Back at our old home, the snow is quickly melting off the lawn and gardens, revealing grass that awaits only a light raking to spring to new life. Daffodils, warmed by the house’s foundation, are heading up for a mid-April bloom. The buds, too, are swelling on hundreds of mature flowering trees and shrubs.
The house is finished, but now it needs a garden.... |
This is the
site of our new garden.
Let us
backtrack a few months. Last year we
found the ideal location for the home we plan to reside in until we are carried
out, feet first. It was a wonderful site
but sitting on it was a dilapidated house.
Around that house was a forest of aging pines, a thicket of invasive
barberry and burning bush, plus a lush garden of poisonous black swallowwort.
We had the
house torn down and a wide area of trees and undergrowth removed. Betty began planning a low-maintenance
garden. Then winter set in and our
gardening plans were played in abeyance.
Now, we are
ready to begin turning that tabula rasa
into a garden, or at least begin gardening when the ground thaws.
To turn
that concrete-like dirt into gardening soil we have a rototiller. AARP just sent it a membership
application. We purchased our Troy-Bilt
EconoHorse in 1980 and used it happily for ten years. Then we moved and then moved again, taking
along our rototiller because it had served us so well and we expected that one
day we would use it again. The last time
either one of us can definitively remember using it was during the Clinton administration.
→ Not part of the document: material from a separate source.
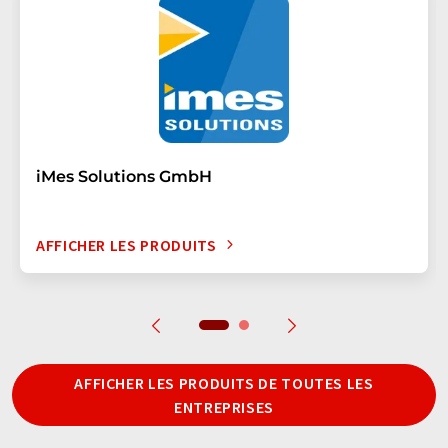
iMes Solutions GmbH
AFFICHER LES PRODUITS
AFFICHER LES PRODUITS DE TOUTES LES
ENTREPRISES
Our circa 1980 rototiller |
Three days ago our aging rototiller came home, renewed with a host of sparkling new belts, hoses, and other parts, and ready to do its best.
But while the machine is the same, the man behind that TroyBilt is not the same guy who, in 1980, created a 50 by 200 foot garden in a single weekend of sweaty, muscular grit and determination. That was more than half a lifetime ago. He is 35 years older and those muscles, while they have exactly atrophied, aren’t what they were once upon a time.
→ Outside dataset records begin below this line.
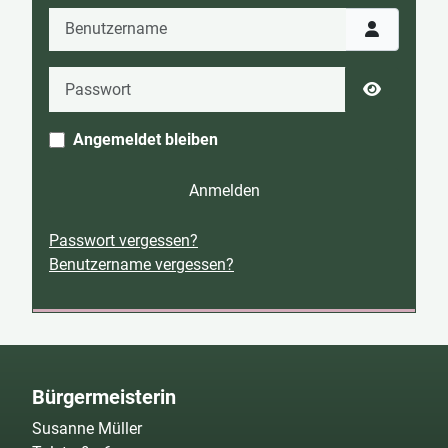
Benutzername
Passwort
Passwort 
Angemeldet bleiben
Anmelden
Passwort vergessen?
Benutzername vergessen?
Bürgermeisterin
Susanne Müller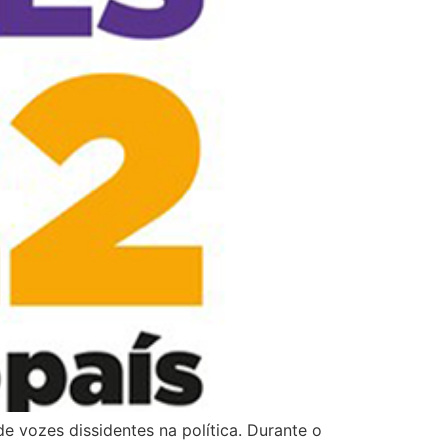
e vozes dissidentes na política. Durante o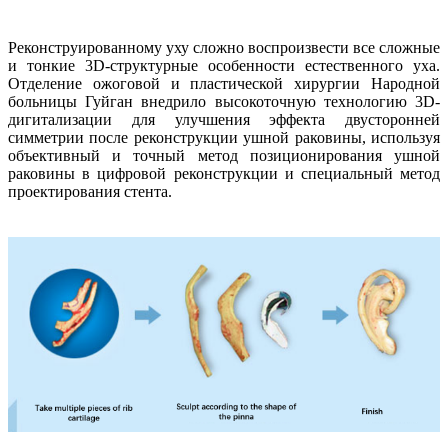
AutoScan-DS-EX Pro(H)
Реконструированному уху сложно воспроизвести все сложные
AutoScan-DS-EX Pro
и тонкие 3D-структурные особенности естественного уха.
Отделение ожоговой и пластической хирургии Народной
Лицевой 3D-сканер
больницы Гуйган внедрило высокоточную технологию 3D-
дигитализации для улучшения эффекта двусторонней
e-Motion
НОВИНКА
симметрии после реконструкции ушной раковины, используя
MetiSmile-MR
НОВИНКА
объективный и точный метод позиционирования ушной
MetiSmile
раковины в цифровой реконструкции и специальный метод
проектирования стента.
Стоматологические решения
Оставить заявку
And, tilling that dirt is just the first step toward turning it into soil. There needs to be truckloads of compost worked into it plus whatever else a soil test tells us it needs. Then, there are dozens of shrubs to plant, grasses and perennials to place, and paths to create.
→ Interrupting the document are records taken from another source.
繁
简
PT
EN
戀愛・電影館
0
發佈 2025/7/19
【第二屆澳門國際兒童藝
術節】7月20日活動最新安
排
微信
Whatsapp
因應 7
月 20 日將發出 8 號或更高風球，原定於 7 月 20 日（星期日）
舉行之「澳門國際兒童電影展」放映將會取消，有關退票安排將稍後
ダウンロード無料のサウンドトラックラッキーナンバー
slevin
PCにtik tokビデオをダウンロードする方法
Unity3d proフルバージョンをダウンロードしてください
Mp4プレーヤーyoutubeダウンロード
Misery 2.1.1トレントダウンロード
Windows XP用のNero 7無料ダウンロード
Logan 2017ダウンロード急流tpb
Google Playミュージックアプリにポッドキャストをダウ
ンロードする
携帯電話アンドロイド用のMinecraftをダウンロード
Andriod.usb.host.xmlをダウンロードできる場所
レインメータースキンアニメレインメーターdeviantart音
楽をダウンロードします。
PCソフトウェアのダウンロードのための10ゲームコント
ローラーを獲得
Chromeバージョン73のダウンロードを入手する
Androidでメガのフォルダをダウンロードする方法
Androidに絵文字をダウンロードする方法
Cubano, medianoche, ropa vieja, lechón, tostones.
Like I wrote at the beginning of this essay, what have I gotten myself into?
We do these things out of love. We also do these things because we want to prove to ourselves that we still possess the stamina to carry out a major project that is long on physical effort. Mostly, we do these things because we want to be able to say that we had a hand in creating something beautiful. But, all the same, get ready to pass the Advil.